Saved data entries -
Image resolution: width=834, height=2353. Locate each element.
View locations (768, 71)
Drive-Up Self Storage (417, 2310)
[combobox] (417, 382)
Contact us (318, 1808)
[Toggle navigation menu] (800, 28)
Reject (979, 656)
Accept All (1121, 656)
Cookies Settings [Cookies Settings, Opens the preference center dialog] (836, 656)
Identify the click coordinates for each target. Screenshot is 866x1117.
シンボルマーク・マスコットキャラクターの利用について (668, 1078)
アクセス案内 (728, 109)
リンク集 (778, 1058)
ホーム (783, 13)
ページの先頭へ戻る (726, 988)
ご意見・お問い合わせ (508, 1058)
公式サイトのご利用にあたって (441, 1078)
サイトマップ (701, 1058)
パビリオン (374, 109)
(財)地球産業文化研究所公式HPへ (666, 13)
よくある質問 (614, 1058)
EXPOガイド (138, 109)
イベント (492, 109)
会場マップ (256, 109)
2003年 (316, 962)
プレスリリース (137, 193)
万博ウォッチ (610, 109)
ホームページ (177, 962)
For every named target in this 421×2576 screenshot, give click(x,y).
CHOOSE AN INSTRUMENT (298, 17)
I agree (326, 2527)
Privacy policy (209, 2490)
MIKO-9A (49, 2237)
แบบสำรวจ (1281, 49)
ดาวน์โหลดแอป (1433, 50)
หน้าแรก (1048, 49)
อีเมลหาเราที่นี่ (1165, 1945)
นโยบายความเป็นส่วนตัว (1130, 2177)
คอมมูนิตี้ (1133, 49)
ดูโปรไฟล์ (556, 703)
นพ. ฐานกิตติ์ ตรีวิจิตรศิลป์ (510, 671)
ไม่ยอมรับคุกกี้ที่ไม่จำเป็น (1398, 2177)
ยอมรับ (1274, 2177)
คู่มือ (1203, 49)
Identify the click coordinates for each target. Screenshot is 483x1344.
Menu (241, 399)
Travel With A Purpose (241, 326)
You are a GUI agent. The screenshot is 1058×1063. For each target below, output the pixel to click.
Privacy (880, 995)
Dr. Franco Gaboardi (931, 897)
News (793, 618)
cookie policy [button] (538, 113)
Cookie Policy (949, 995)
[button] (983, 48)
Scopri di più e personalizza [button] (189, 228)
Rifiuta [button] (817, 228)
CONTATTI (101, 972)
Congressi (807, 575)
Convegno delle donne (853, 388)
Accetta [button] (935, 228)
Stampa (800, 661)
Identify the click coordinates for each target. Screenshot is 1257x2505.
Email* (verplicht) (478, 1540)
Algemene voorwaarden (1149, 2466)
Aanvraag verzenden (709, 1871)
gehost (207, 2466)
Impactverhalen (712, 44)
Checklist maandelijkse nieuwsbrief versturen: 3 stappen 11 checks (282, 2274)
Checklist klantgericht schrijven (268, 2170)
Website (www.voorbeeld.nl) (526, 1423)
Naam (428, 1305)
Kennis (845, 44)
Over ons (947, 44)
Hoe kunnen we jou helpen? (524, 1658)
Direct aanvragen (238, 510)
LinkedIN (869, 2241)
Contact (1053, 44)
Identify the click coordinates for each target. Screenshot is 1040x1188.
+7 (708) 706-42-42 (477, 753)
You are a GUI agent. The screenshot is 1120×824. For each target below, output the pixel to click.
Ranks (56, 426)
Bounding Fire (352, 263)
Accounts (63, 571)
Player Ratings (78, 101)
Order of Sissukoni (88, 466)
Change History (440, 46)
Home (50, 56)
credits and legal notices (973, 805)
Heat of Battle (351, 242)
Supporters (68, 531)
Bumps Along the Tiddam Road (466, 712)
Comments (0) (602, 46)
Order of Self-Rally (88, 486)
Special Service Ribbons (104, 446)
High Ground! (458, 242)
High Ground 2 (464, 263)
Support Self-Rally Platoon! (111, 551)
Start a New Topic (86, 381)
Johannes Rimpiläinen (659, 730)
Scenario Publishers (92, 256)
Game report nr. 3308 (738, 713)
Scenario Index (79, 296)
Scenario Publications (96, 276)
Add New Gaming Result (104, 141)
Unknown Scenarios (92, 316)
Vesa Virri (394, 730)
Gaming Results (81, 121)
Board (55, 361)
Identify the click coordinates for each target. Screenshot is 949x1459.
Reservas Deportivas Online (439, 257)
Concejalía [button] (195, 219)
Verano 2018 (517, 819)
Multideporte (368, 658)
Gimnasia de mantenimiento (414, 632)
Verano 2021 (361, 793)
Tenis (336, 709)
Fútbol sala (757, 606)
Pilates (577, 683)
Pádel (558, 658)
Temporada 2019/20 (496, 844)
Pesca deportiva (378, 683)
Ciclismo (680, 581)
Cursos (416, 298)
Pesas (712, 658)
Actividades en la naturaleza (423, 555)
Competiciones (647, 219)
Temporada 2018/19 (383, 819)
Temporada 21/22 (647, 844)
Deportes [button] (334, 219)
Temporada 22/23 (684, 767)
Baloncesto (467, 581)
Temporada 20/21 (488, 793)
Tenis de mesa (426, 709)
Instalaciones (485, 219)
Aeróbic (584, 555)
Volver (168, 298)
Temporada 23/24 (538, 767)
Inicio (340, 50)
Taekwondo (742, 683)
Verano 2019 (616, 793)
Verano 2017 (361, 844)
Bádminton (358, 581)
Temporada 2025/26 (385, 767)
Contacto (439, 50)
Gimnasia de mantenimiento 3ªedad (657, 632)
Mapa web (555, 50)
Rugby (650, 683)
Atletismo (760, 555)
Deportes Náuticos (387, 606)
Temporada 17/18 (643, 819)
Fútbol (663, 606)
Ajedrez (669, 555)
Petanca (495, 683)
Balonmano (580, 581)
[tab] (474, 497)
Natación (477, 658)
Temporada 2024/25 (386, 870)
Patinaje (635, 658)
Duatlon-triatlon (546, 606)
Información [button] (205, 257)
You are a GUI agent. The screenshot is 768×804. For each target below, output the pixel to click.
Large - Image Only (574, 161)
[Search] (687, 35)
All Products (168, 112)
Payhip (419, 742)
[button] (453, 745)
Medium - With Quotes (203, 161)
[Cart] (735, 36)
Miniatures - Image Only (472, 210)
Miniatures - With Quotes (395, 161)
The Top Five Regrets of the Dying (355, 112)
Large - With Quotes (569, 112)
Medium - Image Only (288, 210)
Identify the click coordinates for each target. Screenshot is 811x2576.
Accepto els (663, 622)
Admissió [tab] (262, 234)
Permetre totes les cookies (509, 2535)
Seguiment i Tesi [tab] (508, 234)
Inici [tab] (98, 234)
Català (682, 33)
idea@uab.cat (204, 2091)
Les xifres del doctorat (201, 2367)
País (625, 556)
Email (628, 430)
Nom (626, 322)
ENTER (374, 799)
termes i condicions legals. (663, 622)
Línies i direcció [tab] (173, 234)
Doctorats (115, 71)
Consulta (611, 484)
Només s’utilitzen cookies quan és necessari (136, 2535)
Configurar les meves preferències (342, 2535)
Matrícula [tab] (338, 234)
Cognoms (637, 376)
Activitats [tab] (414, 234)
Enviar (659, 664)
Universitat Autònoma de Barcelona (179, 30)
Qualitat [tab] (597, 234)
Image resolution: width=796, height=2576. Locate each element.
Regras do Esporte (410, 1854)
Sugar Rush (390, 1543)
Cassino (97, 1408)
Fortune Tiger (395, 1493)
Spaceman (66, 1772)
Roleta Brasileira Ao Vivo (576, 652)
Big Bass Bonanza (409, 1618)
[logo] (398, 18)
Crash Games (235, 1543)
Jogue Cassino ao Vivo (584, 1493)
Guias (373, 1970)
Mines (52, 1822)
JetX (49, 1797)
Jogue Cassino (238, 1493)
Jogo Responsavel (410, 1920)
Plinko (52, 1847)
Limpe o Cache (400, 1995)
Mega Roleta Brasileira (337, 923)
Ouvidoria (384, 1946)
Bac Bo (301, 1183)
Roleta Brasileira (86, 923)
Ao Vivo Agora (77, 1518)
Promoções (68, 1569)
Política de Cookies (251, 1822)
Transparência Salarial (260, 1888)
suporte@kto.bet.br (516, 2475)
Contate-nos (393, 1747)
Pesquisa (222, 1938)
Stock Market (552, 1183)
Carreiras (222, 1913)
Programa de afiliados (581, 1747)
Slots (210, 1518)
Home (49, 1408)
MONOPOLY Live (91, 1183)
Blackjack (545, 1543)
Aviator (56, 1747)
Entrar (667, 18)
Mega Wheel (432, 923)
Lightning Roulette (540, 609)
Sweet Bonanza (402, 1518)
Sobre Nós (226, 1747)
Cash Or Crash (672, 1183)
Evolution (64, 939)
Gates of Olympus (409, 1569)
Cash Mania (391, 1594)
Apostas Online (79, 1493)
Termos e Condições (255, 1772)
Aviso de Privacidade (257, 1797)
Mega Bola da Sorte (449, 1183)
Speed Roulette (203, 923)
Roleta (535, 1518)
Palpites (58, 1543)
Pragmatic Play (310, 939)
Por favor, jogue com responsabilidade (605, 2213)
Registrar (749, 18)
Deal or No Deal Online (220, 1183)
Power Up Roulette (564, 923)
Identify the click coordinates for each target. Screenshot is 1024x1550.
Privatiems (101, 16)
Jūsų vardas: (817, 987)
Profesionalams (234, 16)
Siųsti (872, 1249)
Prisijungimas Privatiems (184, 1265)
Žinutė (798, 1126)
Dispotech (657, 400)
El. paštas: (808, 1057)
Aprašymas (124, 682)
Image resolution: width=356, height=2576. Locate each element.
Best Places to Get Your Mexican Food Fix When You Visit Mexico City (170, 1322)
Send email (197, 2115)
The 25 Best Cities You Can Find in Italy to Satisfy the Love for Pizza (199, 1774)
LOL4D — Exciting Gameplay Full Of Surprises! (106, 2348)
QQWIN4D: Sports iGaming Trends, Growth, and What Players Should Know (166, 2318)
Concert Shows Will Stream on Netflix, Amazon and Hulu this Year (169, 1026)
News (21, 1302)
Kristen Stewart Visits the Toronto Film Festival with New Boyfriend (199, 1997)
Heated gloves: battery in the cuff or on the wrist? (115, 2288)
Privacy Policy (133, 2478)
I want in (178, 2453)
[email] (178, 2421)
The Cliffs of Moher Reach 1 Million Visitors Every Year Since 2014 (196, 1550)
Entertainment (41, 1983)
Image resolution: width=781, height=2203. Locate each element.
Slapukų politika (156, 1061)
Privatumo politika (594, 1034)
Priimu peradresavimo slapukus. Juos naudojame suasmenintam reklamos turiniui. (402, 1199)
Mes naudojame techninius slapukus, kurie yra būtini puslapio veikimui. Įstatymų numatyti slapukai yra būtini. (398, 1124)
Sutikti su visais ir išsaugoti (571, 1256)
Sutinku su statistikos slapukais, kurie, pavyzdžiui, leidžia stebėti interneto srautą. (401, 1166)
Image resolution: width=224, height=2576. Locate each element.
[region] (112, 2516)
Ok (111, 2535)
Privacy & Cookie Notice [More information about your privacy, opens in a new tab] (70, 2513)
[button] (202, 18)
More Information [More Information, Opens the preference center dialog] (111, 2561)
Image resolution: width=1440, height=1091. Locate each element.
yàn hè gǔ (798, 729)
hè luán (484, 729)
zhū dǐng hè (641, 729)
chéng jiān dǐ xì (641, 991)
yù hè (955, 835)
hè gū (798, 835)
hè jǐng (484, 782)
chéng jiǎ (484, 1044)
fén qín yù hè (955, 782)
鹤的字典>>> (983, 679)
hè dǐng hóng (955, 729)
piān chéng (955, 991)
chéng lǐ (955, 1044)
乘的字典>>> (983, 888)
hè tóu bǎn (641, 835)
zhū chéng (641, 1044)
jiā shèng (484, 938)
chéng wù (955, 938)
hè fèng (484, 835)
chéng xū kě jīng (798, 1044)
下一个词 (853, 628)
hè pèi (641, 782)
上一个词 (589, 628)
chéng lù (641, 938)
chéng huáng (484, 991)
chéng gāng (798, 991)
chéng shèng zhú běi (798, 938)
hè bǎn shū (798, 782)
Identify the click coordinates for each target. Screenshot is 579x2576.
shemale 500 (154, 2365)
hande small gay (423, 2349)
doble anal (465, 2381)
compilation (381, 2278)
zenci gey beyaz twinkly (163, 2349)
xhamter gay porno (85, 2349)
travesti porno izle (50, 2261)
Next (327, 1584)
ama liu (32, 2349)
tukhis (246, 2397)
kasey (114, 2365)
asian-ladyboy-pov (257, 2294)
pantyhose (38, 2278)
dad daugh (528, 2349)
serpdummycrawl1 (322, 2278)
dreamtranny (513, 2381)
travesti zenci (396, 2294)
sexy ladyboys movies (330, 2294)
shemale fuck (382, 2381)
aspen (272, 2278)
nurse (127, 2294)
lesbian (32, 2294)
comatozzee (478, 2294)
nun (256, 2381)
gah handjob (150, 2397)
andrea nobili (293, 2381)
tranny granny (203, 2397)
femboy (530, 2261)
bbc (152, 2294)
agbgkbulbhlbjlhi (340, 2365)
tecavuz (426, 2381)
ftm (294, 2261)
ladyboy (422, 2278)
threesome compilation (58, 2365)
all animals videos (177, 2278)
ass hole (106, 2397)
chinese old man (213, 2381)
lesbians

WHAT IS BEING ASKED -
Copy the records above exactly, beginning at the line that contains "Temporada 2024/25 (386, 870)" and stopping after the line that contains "MONOPOLY Live (91, 1183)".

RESPONSE -
Temporada 2024/25 (386, 870)
Patinaje (635, 658)
Duatlon-triatlon (546, 606)
Información [button] (205, 257)
You are a GUI agent. The screenshot is 768×804. For each target below, output the pixel to click.
Large - Image Only (574, 161)
[Search] (687, 35)
All Products (168, 112)
Payhip (419, 742)
[button] (453, 745)
Medium - With Quotes (203, 161)
[Cart] (735, 36)
Miniatures - Image Only (472, 210)
Miniatures - With Quotes (395, 161)
The Top Five Regrets of the Dying (355, 112)
Large - With Quotes (569, 112)
Medium - Image Only (288, 210)
Identify the click coordinates for each target. Screenshot is 811x2576.
Accepto els (663, 622)
Admissió [tab] (262, 234)
Permetre totes les cookies (509, 2535)
Seguiment i Tesi [tab] (508, 234)
Inici [tab] (98, 234)
Català (682, 33)
idea@uab.cat (204, 2091)
Les xifres del doctorat (201, 2367)
País (625, 556)
Email (628, 430)
Nom (626, 322)
ENTER (374, 799)
termes i condicions legals. (663, 622)
Línies i direcció [tab] (173, 234)
Doctorats (115, 71)
Consulta (611, 484)
Només s’utilitzen cookies quan és necessari (136, 2535)
Configurar les meves preferències (342, 2535)
Matrícula [tab] (338, 234)
Cognoms (637, 376)
Activitats [tab] (414, 234)
Enviar (659, 664)
Universitat Autònoma de Barcelona (179, 30)
Qualitat [tab] (597, 234)
Image resolution: width=796, height=2576. Locate each element.
Regras do Esporte (410, 1854)
Sugar Rush (390, 1543)
Cassino (97, 1408)
Fortune Tiger (395, 1493)
Spaceman (66, 1772)
Roleta Brasileira Ao Vivo (576, 652)
Big Bass Bonanza (409, 1618)
[logo] (398, 18)
Crash Games (235, 1543)
Jogue Cassino ao Vivo (584, 1493)
Guias (373, 1970)
Mines (52, 1822)
JetX (49, 1797)
Jogue Cassino (238, 1493)
Jogo Responsavel (410, 1920)
Plinko (52, 1847)
Limpe o Cache (400, 1995)
Mega Roleta Brasileira (337, 923)
Ouvidoria (384, 1946)
Bac Bo (301, 1183)
Roleta Brasileira (86, 923)
Ao Vivo Agora (77, 1518)
Promoções (68, 1569)
Política de Cookies (251, 1822)
Transparência Salarial (260, 1888)
suporte@kto.bet.br (516, 2475)
Contate-nos (393, 1747)
Pesquisa (222, 1938)
Stock Market (552, 1183)
Carreiras (222, 1913)
Programa de afiliados (581, 1747)
Slots (210, 1518)
Home (49, 1408)
MONOPOLY Live (91, 1183)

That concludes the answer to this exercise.